La familia Franco durante unas vacaciones/Foto: Efe
Residencia de verano
Su tierra gallega suponía relax, descanso y tranquilidad por los amplios jardines del Meirás antaño propiedad de la condesa de Pardo Bazán tras construirlo Emilio Pardo entre 1893 y 1900 y que luego vendió su hija, la condesa de Cavalcanty, Blanca. Está –ahí sigue– a 16 kilómetros del esbelto Obelisco que es santo y seña coruñesa. Resultado de unir varias parcelas, Franco amplió el pazo para convertirlo en residencia de verano familiar más cómoda y relajada que el más barroco de la condesa que entonces llamaban «Las torres». La Coruña organizó una suscripción pública los críticos dicen que impuesta, a saber, pero a mi madre no se la ordenaron y voluntariamente donaba 40 pesetas mensuales, entonces un dinerito que no sobraba. Cada día publicaban la lista de donantes, un motivo de alarde y ostentación . Quedó para la historia promovida por Barrié de la Maza, a quien, agradecido, el Generalísimo después convirtió en conde de Fenosa, siglas de las Fuerzas Eléctricas del Noroeste de España, algo rompedor, revolucionario y poco noble que conmovió hasta las lágrimas a la aristocracia, que solo presumía de dorados y aterciopelados blasones menos comerciales y sintéticos. El Caudillo así se vengó del reconocido desprecio que le tenían los notables sin considerar sus hazañas bélicas en la guerra de África. Tal conducta los dejó mudos y así permanecieron hasta que don Francisco adoptó al que sería inolvidable y tan añorado Rey Don Juan Carlos.
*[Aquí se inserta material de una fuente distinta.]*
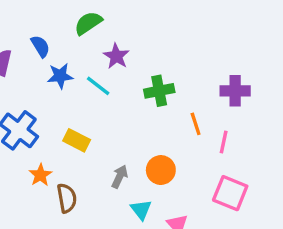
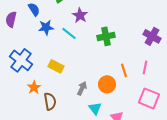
purple cross: (235, 91) -> (152, 36), turned 30
orange line: (196, 124) -> (124, 70), moved

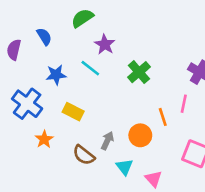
blue star: (46, 27) -> (56, 75), moved
green cross: (106, 36) -> (139, 72), turned -30
pink line: (145, 67) -> (184, 104), moved
brown semicircle: (50, 101) -> (84, 155), moved, turned 138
No olvido, aunque podría, cómo «las señoras de su casa» se echaban a temblar cada verano, conscientes y dolidas de que el numeroso séquito franquista hacía crecer y aumentar los precios en los entonces mercados de San Agustín, la enorme y céntrica plaza de Lugo o la más modesta Santa Lucía, donde me crié en su Escalinata casi versallesca. Imagino que subsiste, era impresionante para la época y necesidades. Un alarde de granito gallego. Como las cristaleras de la luminosa Marina que pese a su aparente fragilidad lo aguantan todo igual que la animada calle Real sobre un antiguo cementerio que se descubrió al destaparla para cubrirla con enormes losas de piedra. No es nada provinciana, y en los festivos todo se va en subirla y bajarla. Casi un auténtico y nada disimulable escaparate ciudadano, incluso más que los Cantones. Nunca entendí por qué recurrieron a un nombre tan exótico y distante. Sin cansarte y siempre sonriendo, puedes saludar una docena de veces a la misma gente, subiendo o bajando.
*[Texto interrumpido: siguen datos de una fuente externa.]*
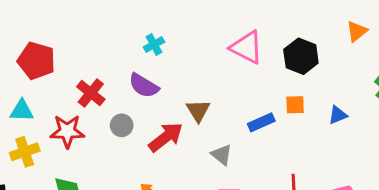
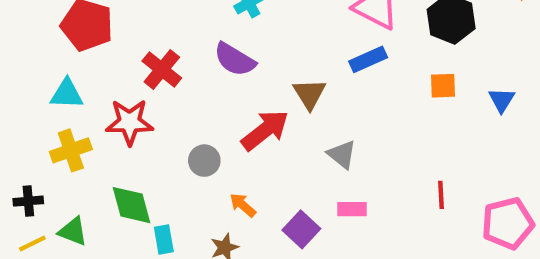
blue triangle: (338, 115) -> (502, 100), turned -36
blue rectangle: (261, 122) -> (368, 59), moved
gray circle: (122, 125) -> (204, 161), moved

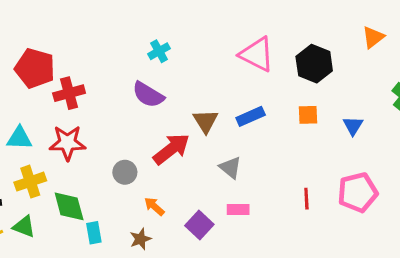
blue rectangle: (368, 59) -> (251, 116), moved
red cross: (162, 70) -> (69, 93), moved, turned 36
cyan triangle: (67, 94) -> (19, 138), moved
yellow cross: (71, 150) -> (30, 182), moved
pink pentagon: (508, 223) -> (358, 192), moved

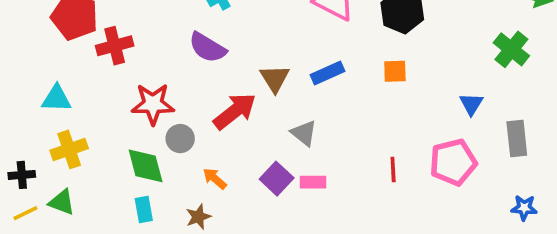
blue triangle: (353, 126) -> (471, 104), moved
red star: (67, 143) -> (153, 104), moved
green diamond: (69, 206) -> (146, 166), moved
purple square: (199, 225) -> (277, 179), moved

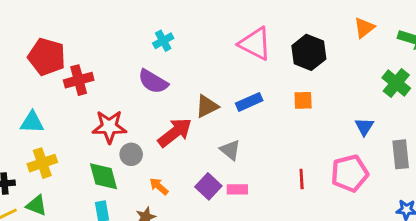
brown triangle: (275, 78) -> (207, 106), turned 35

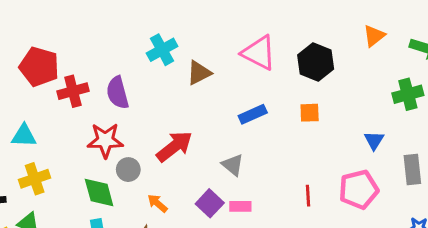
cyan cross: (163, 41) -> (162, 50), size x1.4
purple semicircle: (153, 81) -> (118, 93), moved, turned 44
green cross: (396, 83) -> (408, 94), turned 36
brown triangle: (207, 106) -> (199, 73), moved

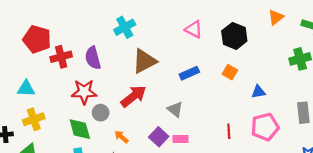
pink triangle: (259, 53) -> (194, 29), size x0.7
brown triangle: (199, 73) -> (144, 61), moved, size x1.4
orange square: (310, 113) -> (230, 72), turned 32
blue triangle: (374, 140) -> (258, 92), moved, turned 48

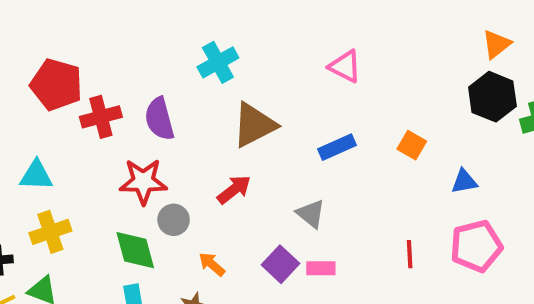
black hexagon: (234, 36) -> (492, 97), moved
red arrow: (133, 96) -> (234, 190), size x0.7

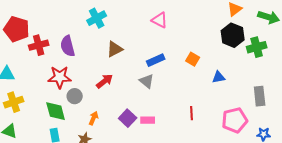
brown triangle: (254, 125) -> (115, 49), size x0.7
gray triangle: (311, 214) -> (147, 81), moved
pink pentagon: (476, 246) -> (235, 120), moved
orange arrow: (212, 264) -> (94, 118), turned 72

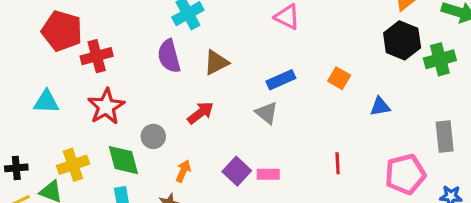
purple semicircle: (68, 46) -> (169, 56), moved
red star: (60, 77) -> (106, 107), moved, turned -30
yellow cross: (14, 102) -> (73, 165), moved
La hice miles de veces porque en plena calle Real mis abuelos tenían dos librería: en el número 42, la de don Lino, luego heredada por los Pueyo –millonarios por las novelas románticas de portada multicolor y art decó– tras casarse Alejandro con mi tía abuela Manolita, una de las cuatro Manuelas familiares que para no liarnos y entendernos distinguíamos por cómo eran físicamente: la rubia, la serena, la dulce... Como murió antes y el testamento lo dejaba todo al superviviente, ahí acabó nuestra fortuna, porque lo de mi abuela Manolita se lo fundió un primo mío –que no lo era tanto– y luego trasladado con su madre a la norteamericana Albuquerque y nunca más se supo. Tampoco Linín hacia falta salvo en el casino de La Granja donde se gastó todo echando mano al cajón.